È semplicemente un’insalata, un piatto unico estivo, fresco, veloce. Anche un po’ da single, se vogliamo.
Quello di cui vale la pena parlare invece sono l’infinità di salsine con cui si può condire un insieme di ingredienti a volte persino banali come questi.
Per preparare i miei condimenti per le insalate, inserisco in un barattolo (Bormioli se ho ospiti o anche di recupero della marmellata Bon Maman se mangiamo da soli…) tutti gli ingredienti e shakero come una matta: è il modo più semplice per ottenere emulsioni perfette.

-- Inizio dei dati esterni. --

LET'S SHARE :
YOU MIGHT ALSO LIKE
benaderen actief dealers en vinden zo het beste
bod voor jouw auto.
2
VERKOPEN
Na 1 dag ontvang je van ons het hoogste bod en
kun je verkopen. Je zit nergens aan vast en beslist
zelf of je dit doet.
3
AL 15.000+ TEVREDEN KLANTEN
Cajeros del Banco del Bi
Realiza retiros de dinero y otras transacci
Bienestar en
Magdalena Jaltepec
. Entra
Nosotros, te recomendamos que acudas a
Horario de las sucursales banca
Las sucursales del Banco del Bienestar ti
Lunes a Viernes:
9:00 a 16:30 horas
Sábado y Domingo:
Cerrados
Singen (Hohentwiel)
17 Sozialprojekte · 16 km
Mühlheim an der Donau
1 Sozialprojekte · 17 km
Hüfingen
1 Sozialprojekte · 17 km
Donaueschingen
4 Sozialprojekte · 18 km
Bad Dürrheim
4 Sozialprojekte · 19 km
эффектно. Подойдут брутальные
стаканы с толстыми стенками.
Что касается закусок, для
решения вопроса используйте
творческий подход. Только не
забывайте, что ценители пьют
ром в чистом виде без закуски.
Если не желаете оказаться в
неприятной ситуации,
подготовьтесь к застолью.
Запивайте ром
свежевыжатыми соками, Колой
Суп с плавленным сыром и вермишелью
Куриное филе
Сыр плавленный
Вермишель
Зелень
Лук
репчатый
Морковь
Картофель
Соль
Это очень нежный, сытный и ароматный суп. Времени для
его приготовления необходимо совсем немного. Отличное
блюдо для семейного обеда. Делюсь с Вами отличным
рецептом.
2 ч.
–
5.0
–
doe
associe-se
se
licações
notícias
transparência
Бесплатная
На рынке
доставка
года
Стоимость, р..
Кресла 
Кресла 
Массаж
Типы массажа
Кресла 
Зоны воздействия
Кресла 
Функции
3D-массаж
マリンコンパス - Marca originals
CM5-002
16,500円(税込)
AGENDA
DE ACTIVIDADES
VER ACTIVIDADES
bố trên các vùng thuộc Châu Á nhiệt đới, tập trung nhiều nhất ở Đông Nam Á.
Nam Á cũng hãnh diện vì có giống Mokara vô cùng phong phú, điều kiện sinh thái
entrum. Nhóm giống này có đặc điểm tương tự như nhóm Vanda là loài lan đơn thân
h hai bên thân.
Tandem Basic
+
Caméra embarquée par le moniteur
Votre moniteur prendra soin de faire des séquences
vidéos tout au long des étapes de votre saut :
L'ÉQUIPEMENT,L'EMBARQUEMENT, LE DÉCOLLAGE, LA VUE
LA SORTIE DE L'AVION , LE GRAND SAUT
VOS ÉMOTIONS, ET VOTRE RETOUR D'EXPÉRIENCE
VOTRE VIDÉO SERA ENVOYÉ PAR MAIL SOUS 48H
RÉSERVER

L’insalata di oggi (lattuga, pomodori, patate lesse, tonno, alici e uova sode) l’ho condita con olio, aceto balsamico, senape, pasta d’acciughe, pasta di olive nere, sale e pepe.
Pomodorini, cipolla rossa, sgombri, cetrioli e provolone li condisco invece con olio, succo di limone, origano, semi di sesamo, peperoncino frantumato, sale e pepe bianco.
Prosciutto cotto, emmental, finocchio e noci invece con olio, Marsala, succo d’arancia, sale e pepe.
Gamberetti, ananas e insalata iceberg, con maionese, ketchup, peperoncino in polvere, succo di ananas e di limone, sale e pepe.
Soncino, petto di pollo grigliato, pinoli, mela e bacon fritto, con aceto balsamico, olio, sale e pepe.
Fagioli cannellini, tonno, cipolla, uova sode con peperoncino, aceto bianco, olio, sale e pepe.
Carote, cavolo cappuccio, zucchine a julienne e cipollotto fresco con miele, aceto, olio, sale e pepe e copro con fettine di prosciutto crudo dopo aver mescolato l’insalata.

Insomma piatti unici semplici ma stuzzicanti se ne possono preparare all’infinito, con ingredienti sempre diversi. Questi solo solo alcuni esempi di preparazioni adatte al caldo estivo, che non necessitano di cottura. Insalate “easy” che in genere tutti gradiscono.